### [EXERCISE INSTRUCTIONS]
From top to bottom, retype the data exactly, passing over any picture.

Records from a data source:
▶
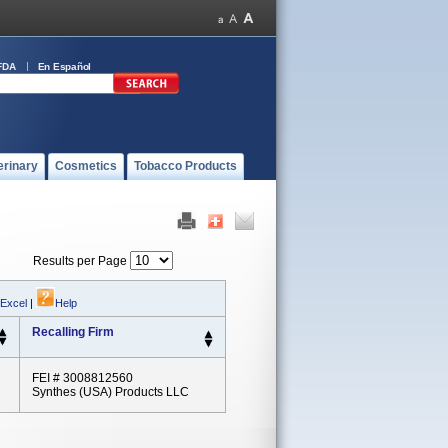
FDA
En Español
erinary
Cosmetics
Tobacco Products
Results per Page
 Excel
|
Help
Recalling Firm
FEI # 3008812560
Synthes (USA) Products LLC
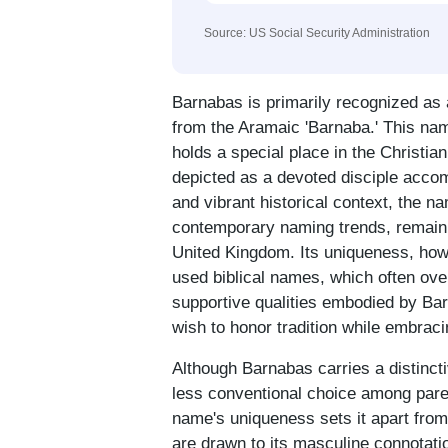
Source: US Social Security Administration
Barnabas is primarily recognized as 
from the Aramaic 'Barnaba.' This nam
holds a special place in the Christi
depicted as a devoted disciple accom
and vibrant historical context, the n
contemporary naming trends, remainin
United Kingdom. Its uniqueness, howe
used biblical names, which often ove
supportive qualities embodied by Bar
wish to honor tradition while embracin
Although Barnabas carries a distincti
less conventional choice among pare
name's uniqueness sets it apart from
are drawn to its masculine connotatio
◀
### [RESPONSE TO THE TASK]
FDA
En Español
erinary
Cosmetics
Tobacco Products
Results per Page
 Excel
|
Help
Recalling Firm
FEI # 3008812560
Synthes (USA) Products LLC
Source: US Social Security Administration
Barnabas is primarily recognized as 
from the Aramaic 'Barnaba.' This nam
holds a special place in the Christi
depicted as a devoted disciple accom
and vibrant historical context, the n
contemporary naming trends, remainin
United Kingdom. Its uniqueness, howe
used biblical names, which often ove
supportive qualities embodied by Bar
wish to honor tradition while embracin
Although Barnabas carries a distincti
less conventional choice among pare
name's uniqueness sets it apart from
are drawn to its masculine connotatio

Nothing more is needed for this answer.